Flow Racks Clear Growth Path for Canadian Auto Plant

The flow racks allow TTA to make incremental improvements to its storage systems.

May 1, 2013
Trans

Based in Somerset, KY, Toyotetsu America (TTA) is an automotive stamping division of Toyota. TTA operates several plants, including one in Sincoe, ON, since 2007. There, workers stamp metal frame parts for cars such as the RAV4, Corolla and Lexus.

The parts are stored in plastic boxes or hand totes, depending on weight and size. For several years, workers continuously drove electric tow vehicles (called tuggers) down aisles to retrieve parts, place them inside the vehicles’ trailers, and bring them to the welding area for assembly.
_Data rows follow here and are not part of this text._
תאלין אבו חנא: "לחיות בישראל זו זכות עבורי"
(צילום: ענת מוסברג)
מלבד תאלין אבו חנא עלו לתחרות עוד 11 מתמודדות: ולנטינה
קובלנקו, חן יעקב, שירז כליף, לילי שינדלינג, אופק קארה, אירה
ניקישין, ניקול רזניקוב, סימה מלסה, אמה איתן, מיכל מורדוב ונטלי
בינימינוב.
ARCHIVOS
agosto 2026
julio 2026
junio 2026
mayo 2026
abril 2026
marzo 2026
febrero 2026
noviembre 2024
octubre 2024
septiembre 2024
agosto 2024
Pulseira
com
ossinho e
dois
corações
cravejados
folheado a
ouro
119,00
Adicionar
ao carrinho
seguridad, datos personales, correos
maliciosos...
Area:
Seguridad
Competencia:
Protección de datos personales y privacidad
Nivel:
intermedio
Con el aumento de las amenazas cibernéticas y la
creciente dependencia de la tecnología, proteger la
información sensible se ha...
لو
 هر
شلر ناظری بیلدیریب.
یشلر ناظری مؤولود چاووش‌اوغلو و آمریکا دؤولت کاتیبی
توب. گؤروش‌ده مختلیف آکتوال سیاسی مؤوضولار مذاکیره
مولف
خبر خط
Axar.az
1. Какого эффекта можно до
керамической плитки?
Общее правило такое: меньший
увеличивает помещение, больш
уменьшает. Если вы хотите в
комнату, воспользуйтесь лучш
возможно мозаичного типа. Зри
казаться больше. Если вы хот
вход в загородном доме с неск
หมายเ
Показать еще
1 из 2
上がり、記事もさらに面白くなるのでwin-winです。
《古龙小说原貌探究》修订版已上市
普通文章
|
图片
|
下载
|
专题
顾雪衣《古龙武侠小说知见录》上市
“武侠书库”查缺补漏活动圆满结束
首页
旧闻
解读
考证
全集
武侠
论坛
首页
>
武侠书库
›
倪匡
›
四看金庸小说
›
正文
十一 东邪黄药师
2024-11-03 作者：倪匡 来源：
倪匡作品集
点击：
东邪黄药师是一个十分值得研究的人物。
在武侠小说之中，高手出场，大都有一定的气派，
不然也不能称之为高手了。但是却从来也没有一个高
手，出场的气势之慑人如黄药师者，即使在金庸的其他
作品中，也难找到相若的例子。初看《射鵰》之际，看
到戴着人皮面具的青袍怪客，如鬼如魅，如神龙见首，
But in August 2011, Andy Elkin, production control manager for Toyotetsu America, and his team learned that Toyota planned to significantly increase its production of certain models—and that the Sincoe plant needed to likewise increase its parts production. Elkin also realized that this growth would require more area for parts storage and less space for aisles.

“We’re anticipating a two-fold increase in the number of parts Toyota wants us to build,” says Elkin. “And that meant we needed a system that would save space, increase storage density and move parts efficiently.”

To meet these challenges, the Toyotetsu management team met with Brian Pollack, president of Northstar Industries, which distributes roller flow rack systems made by UNEX Manufacturing Inc. Northstar created a prototype custom flow rack system for TTA, and then tested the product flow to make sure the design met TTA’s needs.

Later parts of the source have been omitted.